Lawmakers in Congress are considering prohibiting federal government agencies from using lawsuit settlements to promote political goals and enrich friendly outside groups.
Representatives of foreign automobile manufacturer Volkswagen pled guilty in March to charges of falsifying testing data to meet U.S. Environmental Protection Agency requirements, agreeing to pay at least $1.5 billion in civil penalties, plus criminal fines.
The company will be forced to contribute up to $2 billion to third parties uninvolved in the lawsuit, to be used for promoting the adoption of zero-emissions automobiles.
The final details of the settlement will be released in April, but a bill under consideration in the U.S. House of Representatives would block the federal government from using similar lawsuit settlements to enrich outside organizations in the future.
House Resolution 732, the Stop Settlement Slush Funds Act, would prohibit the federal government from using lawsuit settlement punishments to fund pet causes or political organizations.
The bill would require government officials, such as those in the U.S. Department of Justice (DOJ), to direct lawsuit settlement payments to recompense victims of defendants’ actions or to the federal government’s general fund.
Stopping ‘Seedy’ Settlements
Paul Larkin, a senior legal research fellow at The Heritage Foundation, says the bill would stop the government from striking “seedy” settlement deals with defendants.
“It requires government lawyers to deposit into the federal Treasury all monies they receive as a result of a settlement or some other activity,” Larkin said. “The government is engaging in a certain seedy way of trying to technically avoid that by telling the settling party, ‘You don’t need to give all that to me.
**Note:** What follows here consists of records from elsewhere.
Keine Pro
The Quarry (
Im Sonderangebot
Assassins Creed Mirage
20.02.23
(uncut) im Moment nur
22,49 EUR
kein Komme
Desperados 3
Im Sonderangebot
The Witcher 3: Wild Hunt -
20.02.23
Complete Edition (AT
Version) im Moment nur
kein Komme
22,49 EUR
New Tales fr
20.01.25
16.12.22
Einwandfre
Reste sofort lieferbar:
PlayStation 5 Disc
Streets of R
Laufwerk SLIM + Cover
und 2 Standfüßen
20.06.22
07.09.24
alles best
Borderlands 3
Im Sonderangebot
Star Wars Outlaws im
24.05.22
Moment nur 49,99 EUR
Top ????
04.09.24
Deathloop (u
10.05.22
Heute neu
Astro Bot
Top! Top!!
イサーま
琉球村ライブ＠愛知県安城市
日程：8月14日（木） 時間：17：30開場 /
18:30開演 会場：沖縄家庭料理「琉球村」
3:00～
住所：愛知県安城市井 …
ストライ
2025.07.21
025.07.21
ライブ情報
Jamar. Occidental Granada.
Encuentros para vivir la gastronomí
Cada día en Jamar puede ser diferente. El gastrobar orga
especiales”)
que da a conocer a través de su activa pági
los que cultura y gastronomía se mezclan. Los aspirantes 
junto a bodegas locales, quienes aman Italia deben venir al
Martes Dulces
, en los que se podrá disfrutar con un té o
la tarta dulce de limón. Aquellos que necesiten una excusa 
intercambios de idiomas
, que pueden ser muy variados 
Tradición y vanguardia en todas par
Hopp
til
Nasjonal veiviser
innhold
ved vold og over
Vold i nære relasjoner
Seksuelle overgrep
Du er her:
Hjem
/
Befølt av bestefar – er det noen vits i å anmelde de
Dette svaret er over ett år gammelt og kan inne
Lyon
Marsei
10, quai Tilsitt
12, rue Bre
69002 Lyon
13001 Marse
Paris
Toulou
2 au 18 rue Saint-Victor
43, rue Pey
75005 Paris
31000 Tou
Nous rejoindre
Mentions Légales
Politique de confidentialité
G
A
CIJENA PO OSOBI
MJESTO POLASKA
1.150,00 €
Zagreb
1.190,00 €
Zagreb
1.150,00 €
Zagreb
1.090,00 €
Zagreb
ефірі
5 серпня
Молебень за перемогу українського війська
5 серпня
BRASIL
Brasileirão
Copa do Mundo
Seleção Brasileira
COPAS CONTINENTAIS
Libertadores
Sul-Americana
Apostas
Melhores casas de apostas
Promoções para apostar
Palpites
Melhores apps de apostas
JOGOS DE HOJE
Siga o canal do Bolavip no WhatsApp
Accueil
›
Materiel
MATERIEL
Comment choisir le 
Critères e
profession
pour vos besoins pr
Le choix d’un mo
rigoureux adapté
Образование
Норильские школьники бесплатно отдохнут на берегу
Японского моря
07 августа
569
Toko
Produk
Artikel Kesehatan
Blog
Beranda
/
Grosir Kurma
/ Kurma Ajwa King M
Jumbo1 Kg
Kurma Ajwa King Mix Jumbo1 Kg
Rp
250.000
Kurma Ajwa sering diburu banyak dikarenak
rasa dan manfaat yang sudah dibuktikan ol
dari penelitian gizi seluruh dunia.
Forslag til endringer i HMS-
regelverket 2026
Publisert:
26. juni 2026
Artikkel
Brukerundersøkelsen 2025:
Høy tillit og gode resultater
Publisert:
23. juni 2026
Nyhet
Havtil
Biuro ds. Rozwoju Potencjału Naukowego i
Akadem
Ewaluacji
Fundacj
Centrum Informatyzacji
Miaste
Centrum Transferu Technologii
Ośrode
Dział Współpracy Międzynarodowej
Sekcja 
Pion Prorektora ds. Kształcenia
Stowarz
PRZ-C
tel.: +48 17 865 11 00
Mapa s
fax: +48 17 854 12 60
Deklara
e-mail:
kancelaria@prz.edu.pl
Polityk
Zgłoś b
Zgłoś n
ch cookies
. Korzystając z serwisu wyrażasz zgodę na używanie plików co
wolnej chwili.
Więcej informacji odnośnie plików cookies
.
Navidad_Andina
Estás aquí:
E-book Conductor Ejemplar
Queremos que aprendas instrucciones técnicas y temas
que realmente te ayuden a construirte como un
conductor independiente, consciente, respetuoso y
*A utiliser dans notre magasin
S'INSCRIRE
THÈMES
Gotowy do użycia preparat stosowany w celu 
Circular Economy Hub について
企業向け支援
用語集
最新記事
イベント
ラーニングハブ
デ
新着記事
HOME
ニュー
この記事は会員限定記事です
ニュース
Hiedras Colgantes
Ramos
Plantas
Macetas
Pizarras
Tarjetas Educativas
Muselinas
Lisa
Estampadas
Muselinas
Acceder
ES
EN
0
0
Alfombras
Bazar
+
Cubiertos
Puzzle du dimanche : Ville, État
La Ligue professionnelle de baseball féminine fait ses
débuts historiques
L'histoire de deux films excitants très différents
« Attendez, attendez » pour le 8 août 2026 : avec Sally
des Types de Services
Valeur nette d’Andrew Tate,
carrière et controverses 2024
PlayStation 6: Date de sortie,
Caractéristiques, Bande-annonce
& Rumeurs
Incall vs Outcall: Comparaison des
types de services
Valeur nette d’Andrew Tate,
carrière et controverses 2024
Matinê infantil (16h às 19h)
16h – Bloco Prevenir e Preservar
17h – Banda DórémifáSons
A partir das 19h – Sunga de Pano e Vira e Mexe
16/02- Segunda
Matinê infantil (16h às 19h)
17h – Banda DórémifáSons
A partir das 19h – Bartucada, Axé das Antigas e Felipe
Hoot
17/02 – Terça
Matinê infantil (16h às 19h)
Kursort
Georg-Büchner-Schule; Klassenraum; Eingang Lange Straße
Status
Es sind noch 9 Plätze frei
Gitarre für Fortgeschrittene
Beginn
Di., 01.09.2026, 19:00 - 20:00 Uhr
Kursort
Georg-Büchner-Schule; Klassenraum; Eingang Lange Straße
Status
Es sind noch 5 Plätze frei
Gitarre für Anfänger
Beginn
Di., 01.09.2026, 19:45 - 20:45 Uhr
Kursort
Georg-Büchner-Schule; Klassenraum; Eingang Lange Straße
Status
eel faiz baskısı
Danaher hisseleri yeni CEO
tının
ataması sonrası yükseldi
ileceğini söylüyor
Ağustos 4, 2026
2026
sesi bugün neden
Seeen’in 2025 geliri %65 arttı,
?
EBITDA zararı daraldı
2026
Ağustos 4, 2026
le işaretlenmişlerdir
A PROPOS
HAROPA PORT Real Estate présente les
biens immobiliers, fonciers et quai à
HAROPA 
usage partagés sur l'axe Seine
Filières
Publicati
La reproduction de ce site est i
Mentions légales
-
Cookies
You can give it to a third party.’
“That’s an out-and-out sham,” Larkin said. “That’s what the law would recognize as a sham.”
Larkin says settlement slush funds are “unjust” and “unlawful.”
“If I sold you heroin and I said, ‘You don’t have to give the $10,000 to me; you can give it to my associate,’ I would still be liable for that $10,000 for the transaction that was involved, because I had control over what happened to it, even if I never got my mitts on it,” Larkin said. “So, at the outset, it’s really quite unlawful what they’re doing, and unjust for that reason.”
Larkin says executive branch agencies such as DOJ and the Environmental Protection Agency are infringing on lawmakers’ authority to determine how money is appropriated.
“All the people making these decisions about who should get money are not elected officials,” Larkin said. “The law doesn’t give the administration, whether it’s Republican or Democrat, a bag of money that it can pass out as it likes.”
Profit Motive, Not Public Interest
Matt Webb, senior vice president of policy at the Institute for Legal Reform, says the settlement slush funds undermine the rule of law.
“These practices do not simply undermine the structure specified in the Constitution,” Webb said. “They also create perverse incentives for agency officials to pursue enforcement activities that are based not on the public interest but on the individual officials’ narrow private interests in obtaining funds for favored private entities. Permitting federal and state enforcement officials to steer funds to third-party organizations allows the profit motive to replace the public interest and undercuts legislative spending authority.
“Agencies should not be allowed to fund pet projects and special-interest groups outside of the appropriations process,” Webb said.